DATA EXTRACTS below:
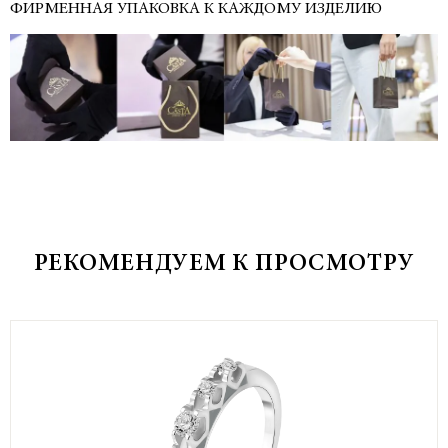
ФИРМЕННАЯ УПАКОВКА К КАЖДОМУ ИЗДЕЛИЮ
РЕКОМЕНДУЕМ К ПРОСМОТРУ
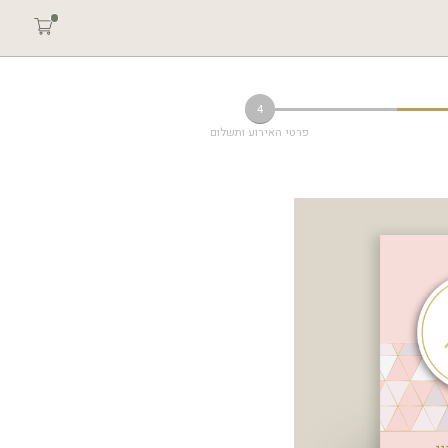
4
פרטי האירוע ותשלום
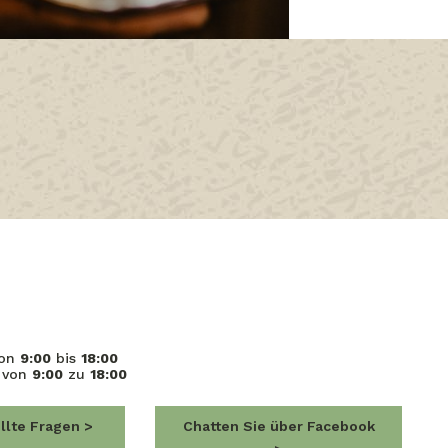
von
9:00
bis
18:00
 von
9:00
zu
18:00
ellte Fragen
Chatten Sie über Facebook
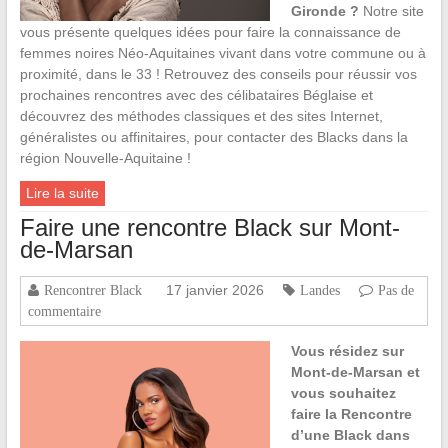
Gironde ?
Notre site
vous présente quelques idées pour faire la connaissance de
femmes noires Néo-Aquitaines vivant dans votre commune ou à
proximité, dans le 33 ! Retrouvez des conseils pour réussir vos
prochaines rencontres avec des célibataires Béglaise et
découvrez des méthodes classiques et des sites Internet,
généralistes ou affinitaires, pour contacter des Blacks dans la
région Nouvelle-Aquitaine !
Lire la suite
Faire une rencontre Black sur Mont-
de-Marsan
17 janvier 2026
Rencontrer Black
Landes
Pas de
commentaire
Vous résidez sur
Mont-de-Marsan et
vous souhaitez
faire la Rencontre
d’une Black dans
End of DATA EXTRACTS.
> [YOUR ASSIGNMENT] Scan the data above for the string "Mont". Copy every line in which it appears.

> [OUTPUT OF THE TASK]
Faire une rencontre Black sur Mont-
Mont-de-Marsan et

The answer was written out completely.